## [TASK PROMPT]
The string "Kong" appears in some lines of the entries that follow; copy each such line.

Saved entries:
+++

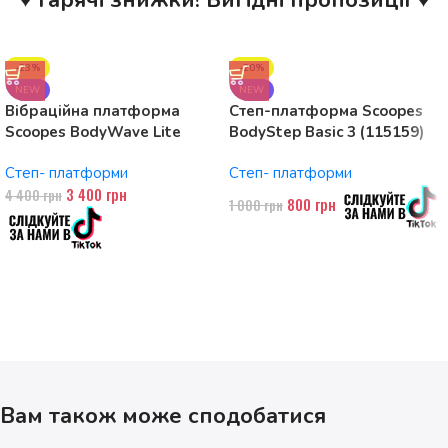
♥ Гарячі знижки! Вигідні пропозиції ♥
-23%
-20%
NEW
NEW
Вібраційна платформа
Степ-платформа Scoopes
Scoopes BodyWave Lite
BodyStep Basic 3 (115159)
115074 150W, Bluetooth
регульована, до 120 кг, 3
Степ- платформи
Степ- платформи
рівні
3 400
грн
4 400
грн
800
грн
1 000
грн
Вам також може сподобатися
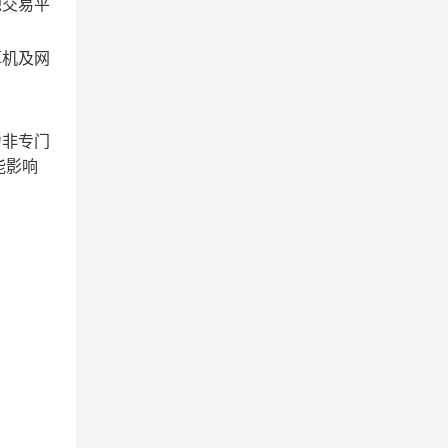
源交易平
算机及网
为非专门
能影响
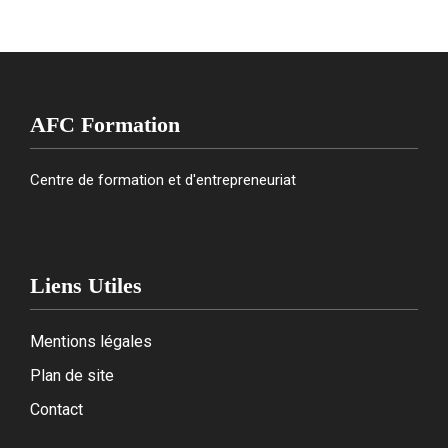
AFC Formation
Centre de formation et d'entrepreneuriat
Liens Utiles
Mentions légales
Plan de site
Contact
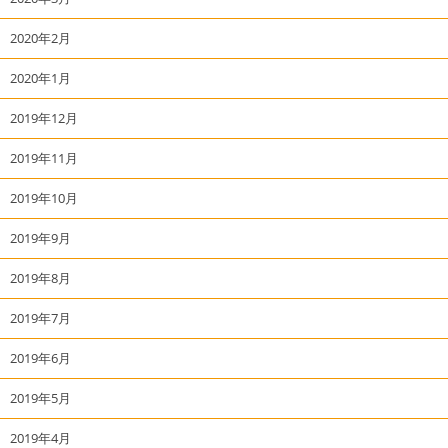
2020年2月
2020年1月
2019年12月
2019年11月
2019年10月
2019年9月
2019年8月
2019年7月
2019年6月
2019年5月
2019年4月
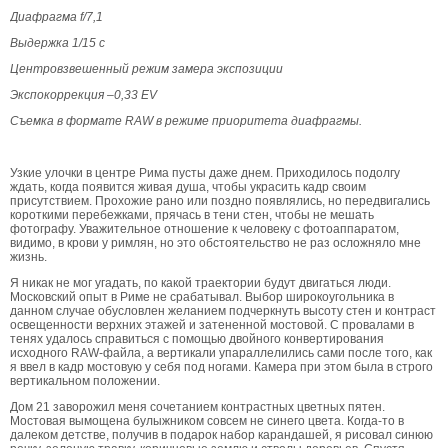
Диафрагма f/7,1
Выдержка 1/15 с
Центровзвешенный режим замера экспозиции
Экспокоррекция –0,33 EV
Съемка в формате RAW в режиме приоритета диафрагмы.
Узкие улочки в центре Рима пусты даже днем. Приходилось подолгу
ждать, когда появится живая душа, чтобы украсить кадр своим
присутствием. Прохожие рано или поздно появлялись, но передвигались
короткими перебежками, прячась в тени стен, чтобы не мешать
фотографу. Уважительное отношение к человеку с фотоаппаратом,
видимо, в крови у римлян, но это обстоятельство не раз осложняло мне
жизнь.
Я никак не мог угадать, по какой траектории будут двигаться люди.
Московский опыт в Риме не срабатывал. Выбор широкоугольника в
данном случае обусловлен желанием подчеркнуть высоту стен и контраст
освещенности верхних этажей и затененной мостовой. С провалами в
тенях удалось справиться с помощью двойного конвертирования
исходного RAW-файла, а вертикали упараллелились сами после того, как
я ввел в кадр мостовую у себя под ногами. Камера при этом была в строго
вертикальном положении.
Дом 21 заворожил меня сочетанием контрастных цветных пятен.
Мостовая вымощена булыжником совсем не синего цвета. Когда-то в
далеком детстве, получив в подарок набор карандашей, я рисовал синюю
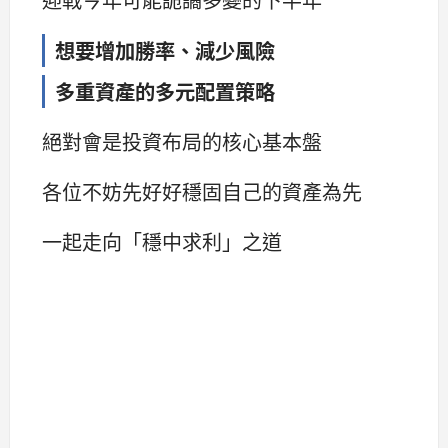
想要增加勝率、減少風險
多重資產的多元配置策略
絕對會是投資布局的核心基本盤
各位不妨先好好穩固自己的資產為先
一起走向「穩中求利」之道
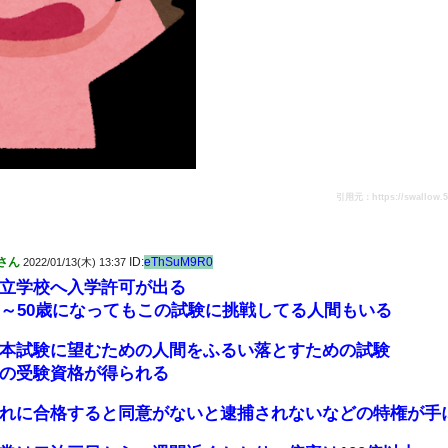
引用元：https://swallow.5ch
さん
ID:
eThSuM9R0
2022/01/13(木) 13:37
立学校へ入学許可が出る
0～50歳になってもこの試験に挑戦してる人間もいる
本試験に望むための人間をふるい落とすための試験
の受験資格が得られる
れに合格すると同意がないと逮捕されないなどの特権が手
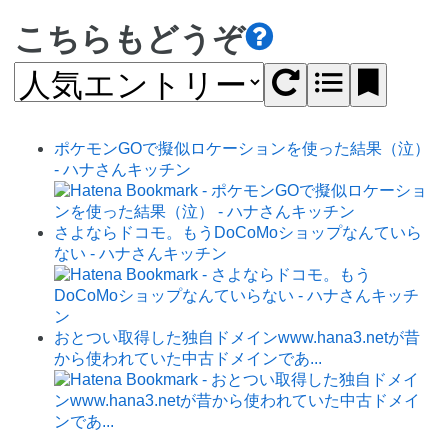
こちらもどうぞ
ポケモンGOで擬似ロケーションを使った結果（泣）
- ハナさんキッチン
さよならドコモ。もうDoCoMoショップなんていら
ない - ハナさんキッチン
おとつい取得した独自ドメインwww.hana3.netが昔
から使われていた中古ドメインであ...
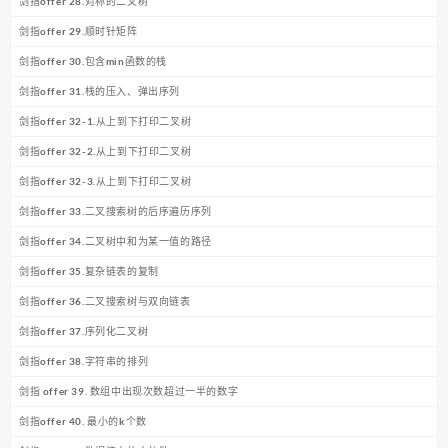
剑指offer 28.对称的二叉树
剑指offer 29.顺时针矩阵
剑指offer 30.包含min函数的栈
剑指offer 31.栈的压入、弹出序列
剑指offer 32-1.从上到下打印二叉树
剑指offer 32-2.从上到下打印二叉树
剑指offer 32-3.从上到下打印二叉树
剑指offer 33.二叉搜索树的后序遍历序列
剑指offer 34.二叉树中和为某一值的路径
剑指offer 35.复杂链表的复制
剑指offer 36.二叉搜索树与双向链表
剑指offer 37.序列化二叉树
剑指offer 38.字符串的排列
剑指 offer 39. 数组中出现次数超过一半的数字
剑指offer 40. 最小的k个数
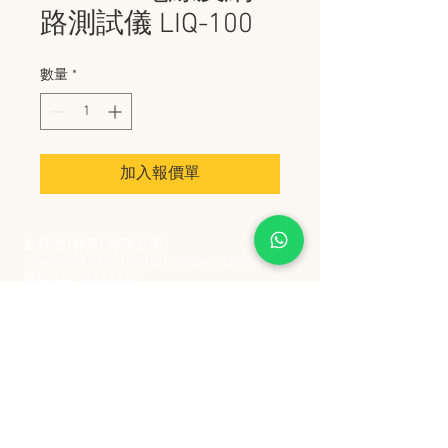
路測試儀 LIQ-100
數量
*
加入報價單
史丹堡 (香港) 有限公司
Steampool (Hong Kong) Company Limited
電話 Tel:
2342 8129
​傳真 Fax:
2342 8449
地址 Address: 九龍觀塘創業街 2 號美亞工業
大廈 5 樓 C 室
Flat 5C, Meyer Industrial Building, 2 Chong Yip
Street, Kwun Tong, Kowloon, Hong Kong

+++

## [WRITTEN ANSWER]
Steampool (Hong Kong) Company Limited
Street, Kwun Tong, Kowloon, Hong Kong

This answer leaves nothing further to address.